15-脂氧合酶(15-LO)是一种非血红素铁双加氧酶,在许多组织和疾病状态中具有促炎和抗炎作用。15-LO 被认为会影响巨噬细胞表型,而沉默 15-LO 可减少急性炎症触发后的纤维化。本研究的目的是确定改变 15-LO 表达是否会影响单侧输尿管梗阻(UUO)小鼠模型中的炎症和纤维化。C57BL/6J 小鼠、15-LO 基因敲除()小鼠和 15-LO 转基因过表达(15LOTG)小鼠接受 UUO 治疗,并在损伤后 3、10 和 14 天分析肾脏。对损伤组织和对照组织进行纤维化、炎症、细胞因子定量、流式细胞术和代谢组学分析。使用特定的 15-LO 抑制剂 PD146176 补充涉及基因敲除动物的实验。与接受 UUO 的野生型动物相比,小鼠肾脏的促炎、促纤维化信号减少,纤维化和巨噬细胞浸润减少。PD146176 抑制 15-LO 导致纤维化和巨噬细胞浸润减少,类似于 小鼠。流式细胞术显示,在 UUO 损伤的肾脏中,巨噬细胞表型发生了动态变化,早期 CD11bLy6C“M1”巨噬细胞钝化,抗炎性 CD11bLy6C“M2c”巨噬细胞增加,趋化因子(C-X3-C 基序)受体 1 的表达减少。

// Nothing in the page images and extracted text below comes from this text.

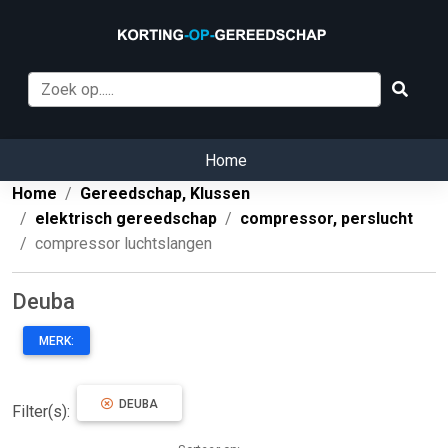
Home
Home
Gereedschap, Klussen
elektrisch gereedschap
compressor, perslucht
compressor luchtslangen
Deuba
MERK:
DEUBA
Filter(s):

当在 15LOTG 小鼠上进行 UUO 时,许多这些发现都得到了逆转。代谢组学分析显示,野生型肾脏在损伤后发生糖酵解转移,而 肾脏表现出增加的氧化磷酸化。总之,通过遗传或药理学手段对 15-LO 进行操作会导致 UUO 模型中炎症微环境的动态变化,并且在 UUO 诱导的纤维化进展中似乎至关重要。15-LO 在白细胞中具有促炎和抗炎功能,但其在肾脏损伤和修复中的作用尚未得到探索。我们的研究表明,通过遗传和药理学操作,15-LO 在慢性肾脏病的啮齿动物模型中加重了炎症和纤维化。沉默 15-LO 可促进肾脏中 M2c 样伤口愈合巨噬细胞的增加,并改变肾脏的整体代谢,防止损伤后无氧糖酵解。